Given records ->
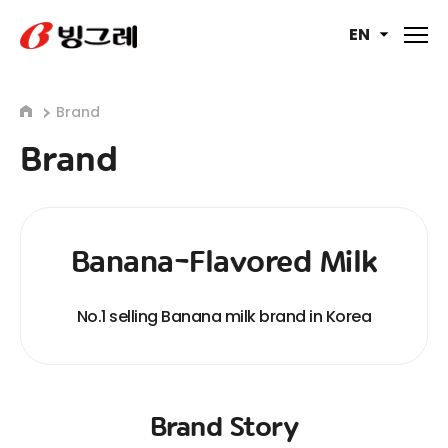
EN
Brand
Brand
Banana-Flavored Milk
No.1 selling Banana milk brand in Korea
Brand Story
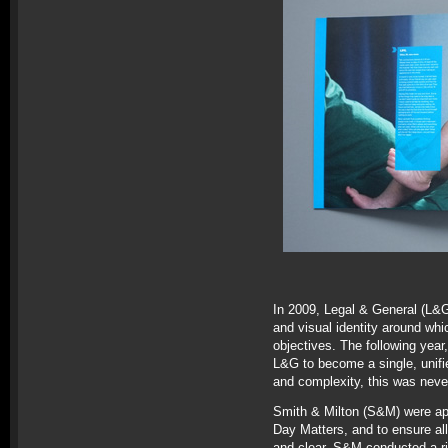
In 2009, Legal & General (L&G
and visual identity around whi
objectives. The following year
L&G to become a single, unifi
and complexity, this was neve
Smith & Milton (S&M) were app
Day Matters, and to ensure al
and clear. S&M conducted a ri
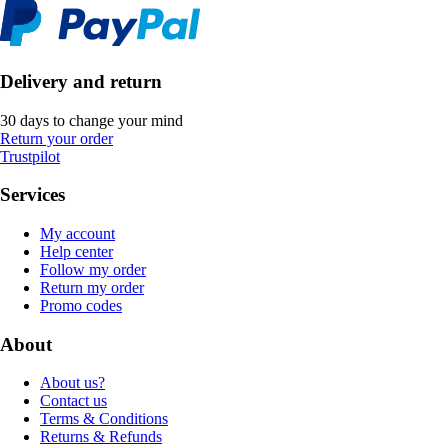
Delivery and return
30 days to change your mind
Return your order
Trustpilot
Services
My account
Help center
Follow my order
Return my order
Promo codes
About
About us?
Contact us
Terms & Conditions
Returns & Refunds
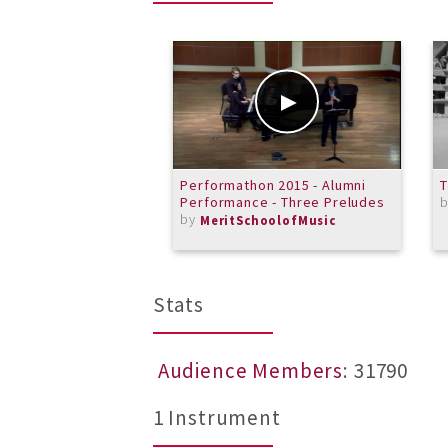
Performathon 2015 - Alumni
Performance - Three Preludes
by
MeritSchoolofMusic
Stats
Audience Members
: 31790
1 Instrument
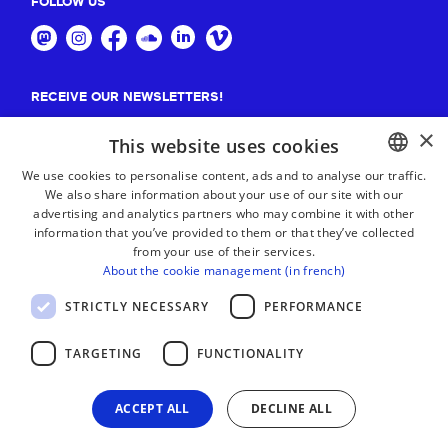
FOLLOW US
RECEIVE OUR NEWSLETTERS!
×
Suscribe
This website uses cookies
We use cookies to personalise content, ads and to analyse our traffic.
We also share information about your use of our site with our
BASQUE
advertising and analytics partners who may combine it with other
FRENCH
information that you’ve provided to them or that they’ve collected
from your use of their services.
SPANISH
About the cookie management (in french)
ENGLISH
STRICTLY NECESSARY
PERFORMANCE
TARGETING
FUNCTIONALITY
ACCEPT ALL
DECLINE ALL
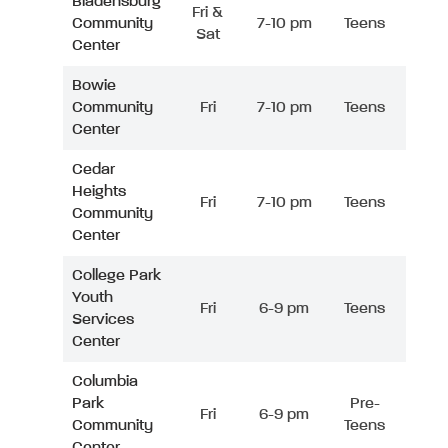
Bladensburg
Fri &
Community
7-10 pm
Teens
Sat
Center
Bowie
Community
Fri
7-10 pm
Teens
Center
Cedar
Heights
Fri
7-10 pm
Teens
Community
Center
College Park
Youth
Fri
6-9 pm
Teens
Services
Center
Columbia
Park
Pre-
Fri
6-9 pm
Community
Teens
Center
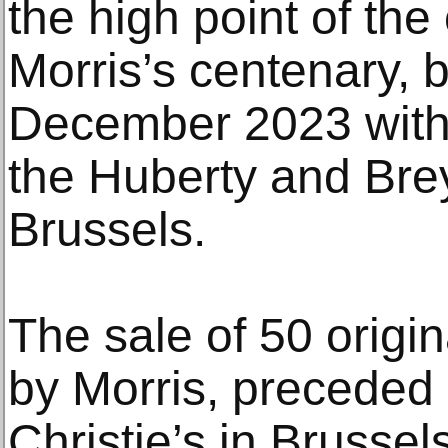
the high point of th
Morris’s centenary, 
December 2023 with 
the Huberty and Brey
Brussels.
The sale of 50 origi
by Morris, preceded 
Christie’s in Brusse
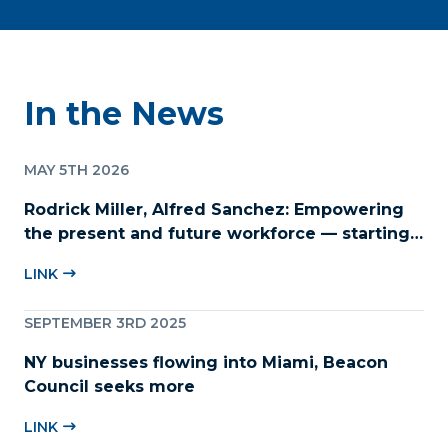
In the News
MAY 5TH 2026
Rodrick Miller, Alfred Sanchez: Empowering
the present and future workforce — starting
with childcare
LINK
SEPTEMBER 3RD 2025
NY businesses flowing into Miami, Beacon
Council seeks more
LINK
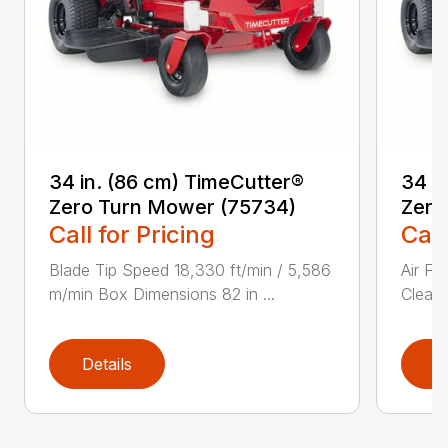
34 in. (86 cm) TimeCutter®
34 i
Zero Turn Mower (75734)
Zero
Call for Pricing
Call
Blade Tip Speed 18,330 ft/min / 5,586
Air Fi
m/min Box Dimensions 82 in ...
Cleane
Details
D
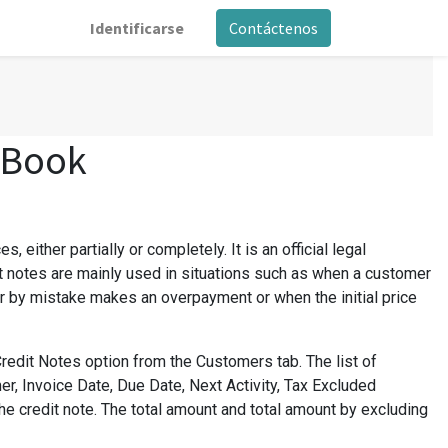
Identificarse
Contáctenos
 Book
 either partially or completely. It is an official legal
 notes are mainly used in situations such as when a customer
r by mistake makes an overpayment or when the initial price
redit Notes option from the Customers tab. The list of
r, Invoice Date, Due Date, Next Activity, Tax Excluded
the credit note. The total amount and total amount by excluding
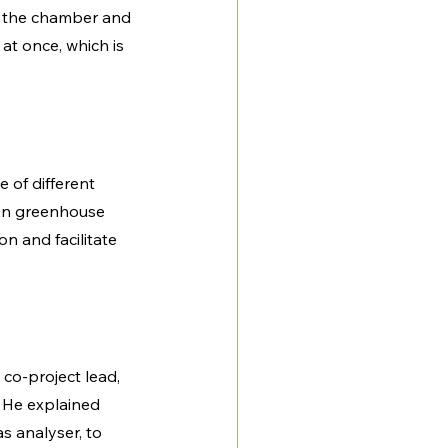
m the chamber and 
t once, which is 
 of different 
on greenhouse 
 and facilitate 
co-project lead, 
 He explained 
as analyser, to 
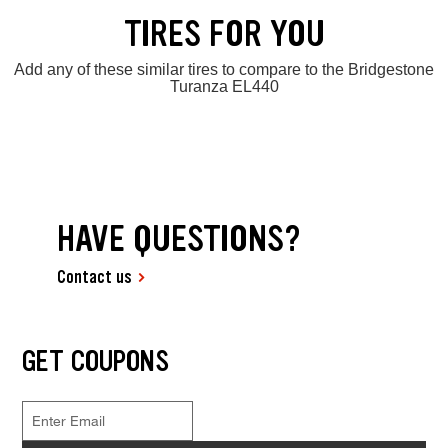
TIRES FOR YOU
Add any of these similar tires to compare to the Bridgestone
Turanza EL440
HAVE QUESTIONS?
Contact us
GET COUPONS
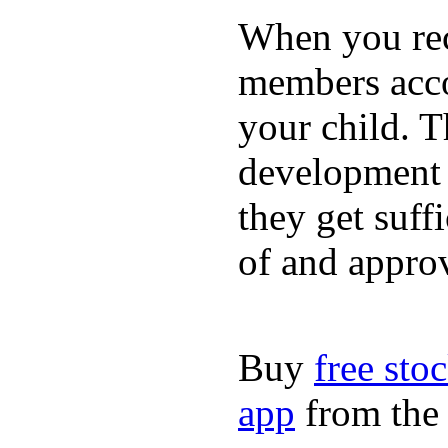
When you rece
members acco
your child. T
development a
they get suffi
of and appro
Buy
free sto
app
from the 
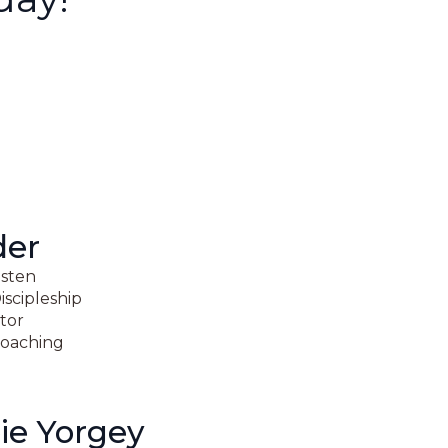
der
isten
iscipleship
ator
oaching
ie Yorgey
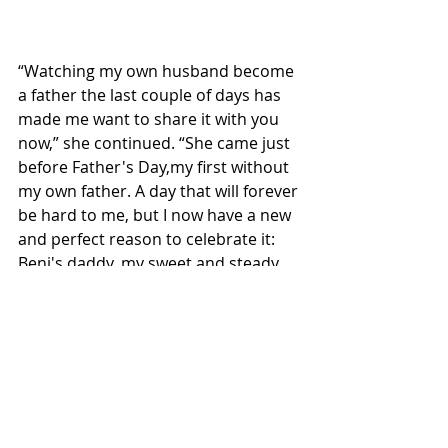
“Watching my own husband become 
a father the last couple of days has 
made me want to share it with you 
now,” she continued. “She came just 
before Father's Day,my first without 
my own father. A day that will forever 
be hard to me, but I now have a new 
and perfect reason to celebrate it: 
Beni's daddy, my sweet and steady 
husband.”
As Alaina embraces her new role 
with grace and honesty, she reminds 
fans once again why her voice 
resonates so deeply, both in song 
and in spirit. Beni Doll Arnold, it 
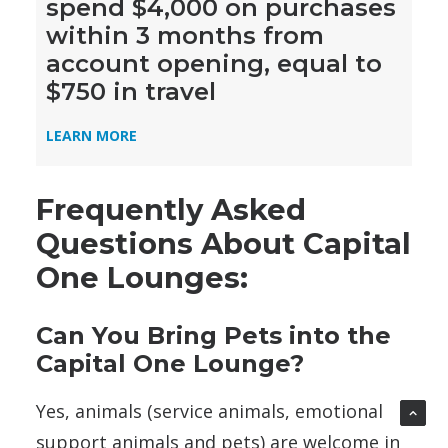
spend $4,000 on purchases
within 3 months from
account opening, equal to
$750 in travel
LEARN MORE
Frequently Asked
Questions About Capital
One Lounges:
Can You Bring Pets into the
Capital One Lounge?
Yes, animals (service animals, emotional
support animals and pets) are welcome in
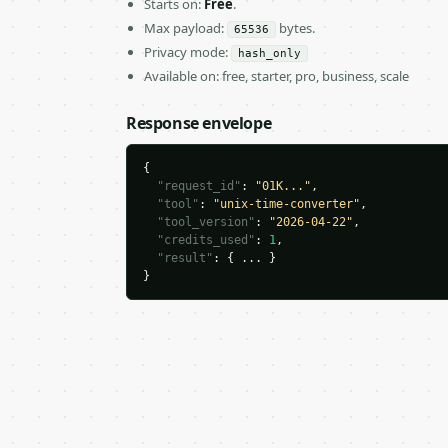
Starts on:
Free
.
Max payload:
bytes.
65536
Privacy mode:
hash_only
Available on: free, starter, pro, business, scale
Response envelope
{

"request_id"
: 
"01K..."
,

"tool"
: 
"unix-time-converter"
,

"tool_version"
: 
"2026-04-22"
,

"credits_used"
: 
1
,

"result"
: { ... }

Work required -> In the answer, the data should reappear exactly, with no pictures.

Exercise result ->
EN
Brand
Brand
Banana-Flavored Milk
No.1 selling Banana milk brand in Korea
Brand Story
In 2009, Legal & General (L&G
and visual identity around whi
objectives. The following year
L&G to become a single, unifi
and complexity, this was neve
Smith & Milton (S&M) were app
Day Matters, and to ensure al
and clear. S&M conducted a ri
Delivery and return
30 days to change your mind
Return your order
Trustpilot
Services
My account
Help center
Follow my order
Return my order
Promo codes
About
About us?
Contact us
Terms & Conditions
Returns & Refunds
Performathon 2015 - Alumni
Performance - Three Preludes
by
MeritSchoolofMusic
Stats
Audience Members
: 31790
1 Instrument
FOLLOW US
RECEIVE OUR NEWSLETTERS!
×
Suscribe
This website uses cookies
We use cookies to personalise content, ads and to analyse our traffic.
We also share information about your use of our site with our
BASQUE
advertising and analytics partners who may combine it with other
FRENCH
information that you’ve provided to them or that they’ve collected
from your use of their services.
SPANISH
About the cookie management (in french)
ENGLISH
STRICTLY NECESSARY
PERFORMANCE
TARGETING
FUNCTIONALITY
ACCEPT ALL
DECLINE ALL
Bladensburg
Fri &
Community
7-10 pm
Teens
Sat
Center
Bowie
Community
Fri
7-10 pm
Teens
Center
Cedar
Heights
Fri
7-10 pm
Teens
Community
Center
College Park
Youth
Fri
6-9 pm
Teens
Services
Center
Columbia
Park
Pre-
Fri
6-9 pm
Community
Teens
Center
the high point of th
Morris’s centenary, 
December 2023 with 
the Huberty and Brey
Brussels.
The sale of 50 origi
by Morris, preceded 
Christie’s in Brusse
In the News
MAY 5TH 2026
Rodrick Miller, Alfred Sanchez: Empowering
the present and future workforce — starting
with childcare
LINK
SEPTEMBER 3RD 2025
NY businesses flowing into Miami, Beacon
Council seeks more
LINK
34 in. (86 cm) TimeCutter®
34 i
Zero Turn Mower (75734)
Zero
Call for Pricing
Call
Blade Tip Speed 18,330 ft/min / 5,586
Air Fi
m/min Box Dimensions 82 in ...
Cleane
Details
D
Identificarse
Contáctenos
 Book
 either partially or completely. It is an official legal
 notes are mainly used in situations such as when a customer
r by mistake makes an overpayment or when the initial price
redit Notes option from the Customers tab. The list of
r, Invoice Date, Due Date, Next Activity, Tax Excluded
the credit note. The total amount and total amount by excluding
m the chamber and 
t once, which is 
 of different 
on greenhouse 
 and facilitate 
co-project lead, 
 He explained 
as analyser, to 
TIRES FOR YOU
Add any of these similar tires to compare to the Bridgestone
Turanza EL440
HAVE QUESTIONS?
Contact us
GET COUPONS
When you rece
members acco
your child. T
development a
they get suffi
of and appro
Buy
free sto
app
from the 
der
isten
iscipleship
ator
oaching
ie Yorgey
“Watching my own husband become 
a father the last couple of days has 
made me want to share it with you 
now,” she continued. “She came just 
before Father's Day,my first without 
my own father. A day that will forever 
be hard to me, but I now have a new 
and perfect reason to celebrate it: 
Beni's daddy, my sweet and steady 
husband.”
As Alaina embraces her new role 
with grace and honesty, she reminds 
fans once again why her voice 
resonates so deeply, both in song 
and in spirit. Beni Doll Arnold, it 
spend $4,000 on purchases
within 3 months from
account opening, equal to
$750 in travel
LEARN MORE
Frequently Asked
Questions About Capital
One Lounges:
Can You Bring Pets into the
Capital One Lounge?
Yes, animals (service animals, emotional
support animals and pets) are welcome in
Starts on:
Free
.
Max payload:
bytes.
65536
Privacy mode:
hash_only
Available on: free, starter, pro, business, scale
Response envelope
{

"request_id"
: 
"01K..."
,

"tool"
: 
"unix-time-converter"
,

"tool_version"
: 
"2026-04-22"
,

"credits_used"
: 
1
,

"result"
: { ... }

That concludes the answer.